E. A A. Mylan, Lda suspendeu, efetivamente, a comercialização do medicamento Emtricitabina TD Mylan em 10 de novembro de 2017, disso notificando o Infarmed e a Autora Viatris Santé (Viatris Santé (Mylan SAS)) recorreu da decisão do Tribunal Arbitral para o Tribunal da Relação de Lisboa.
F. Por acórdão de 21 de junho de 2018, o Tribunal da Relação de Lisboa revogou o acórdão arbitral proferido em sede cautelar, tendo resumidamente concluído o seguinte: IV. A “summaria cognitio” exigida no procedimento cautelar, não pode ignorar que o direito invocado pela Requerente está judicialmente posto em causa, através de acção declarativa destinada a reconhecer a sua invalidade e, inclusivamente, já foi julgado improcedente por tribunais europeus, o que só por si é motivo suficiente para concluir não existir o “fumus boni iuris”.
G. A Ré Gilead Sciences, Inc. interpôs um recurso de revista para o Supremo Tribunal de Justiça no dia 13 de julho de 2018 que foi rejeitado por despacho da Juíza Desembargadora Relatora no dia 13 de setembro de 2018.
H. A Ré Gilead Sciences, Inc. apresentou uma reclamação para o Supremo Tribunal de Justiça contra esse despacho da Desembargadora Relatora, mas por decisão singular proferida no dia 9 de novembro de 2018, o Supremo Tribunal de Justiça indeferiu a reclamação da Ré Gilead Sciences, Inc..
I. A Ré Gilead Sciences, Inc. apresentou uma nova reclamação para a conferência do Supremo Tribunal de Justiça, mas por acórdão de 31 de janeiro de 2019, o Supremo Tribunal de Justiça manteve a decisão de não admitir o recurso da Ré Gilead Sciences, Inc..

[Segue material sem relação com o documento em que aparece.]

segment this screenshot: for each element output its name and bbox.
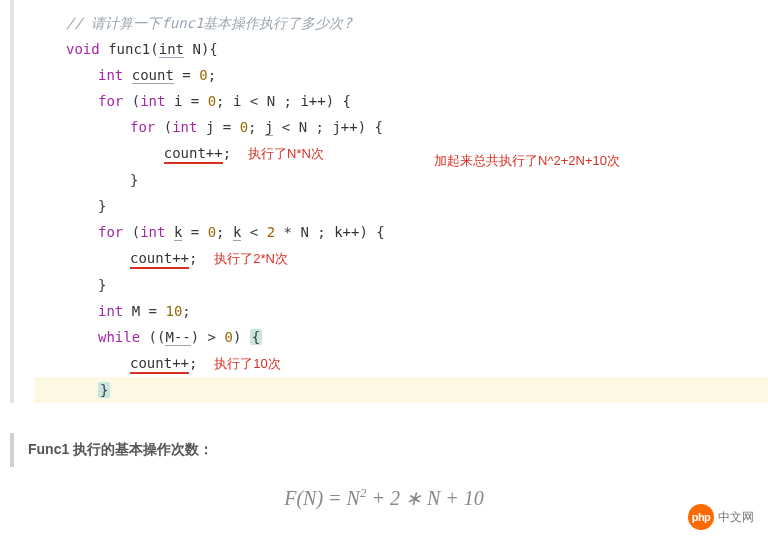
summary-block: Func1 执行的基本操作次数： — [10, 433, 758, 467]
annotation-total: 加起来总共执行了N^2+2N+10次 — [434, 148, 620, 174]
code-line-brace-close-j: } — [34, 167, 768, 193]
code-line-for-j: for (int j = 0; j < N ; j++) { — [34, 114, 768, 140]
code-line-brace-close-i: } — [34, 193, 768, 219]
site-logo: php 中文网 — [688, 504, 754, 530]
code-line-count2: count++; 执行了2*N次 — [34, 245, 768, 272]
code-comment: // 请计算一下func1基本操作执行了多少次? — [34, 10, 768, 36]
summary-formula: F(N) = N2 + 2 ∗ N + 10 — [0, 485, 768, 510]
code-line-count3: count++; 执行了10次 — [34, 350, 768, 377]
code-line-count1: count++; 执行了N*N次 — [34, 140, 768, 167]
brace-highlight-close: } — [98, 382, 110, 398]
summary-label: Func1 执行的基本操作次数： — [28, 441, 758, 459]
code-line-for-i: for (int i = 0; i < N ; i++) { — [34, 88, 768, 114]
code-line-func-decl: void func1(int N){ — [34, 36, 768, 62]
code-line-for-k: for (int k = 0; k < 2 * N ; k++) { — [34, 219, 768, 245]
brace-highlight-open: { — [250, 329, 262, 345]
logo-badge: php — [688, 504, 714, 530]
code-line-count-decl: int count = 0; — [34, 62, 768, 88]
code-line-M-decl: int M = 10; — [34, 298, 768, 324]
code-line-while: while ((M--) > 0) { — [34, 324, 768, 350]
code-line-brace-close-while: } — [34, 377, 768, 403]
code-block: // 请计算一下func1基本操作执行了多少次? void func1(int … — [10, 0, 768, 403]
logo-text: 中文网 — [718, 509, 754, 526]
annotation-exec-nn: 执行了N*N次 — [248, 146, 324, 161]
annotation-exec-10: 执行了10次 — [214, 356, 280, 371]
annotation-exec-2n: 执行了2*N次 — [214, 251, 288, 266]
code-line-brace-close-k: } — [34, 272, 768, 298]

J. A audiência de julgamento da ação arbitral principal teve lugar nos dias 27 e 29 de junho de 2018.
K. Por acórdão de 29 de novembro de 2018, o Tribunal Arbitral julgou a ação arbitral improcedente, por não provada, absolvendo a Autora Viatris Santé (Mylan SAS) de todos os pedidos formulados pela Ré Gilead Sciences, Inc..
L. No dia 28 de janeiro de 2019, a Ré Gilead Sciences, Inc. interpôs recurso de apelação para o Tribunal da Relação de Lisboa contra o acórdão arbitral final proferido pelo Tribunal Arbitral. No dia 23 de dezembro de 2020, a Ré Gilead Sciences, Inc. desistiu do recurso.
M. Por decisão singular datada de 16 de janeiro de 2021, notificada às partes no dia 21 de janeiro de 2021, o Tribunal da Relação de Lisboa julgou válida e homologou a desistência do recurso da Ré Gilead Sciences, Inc..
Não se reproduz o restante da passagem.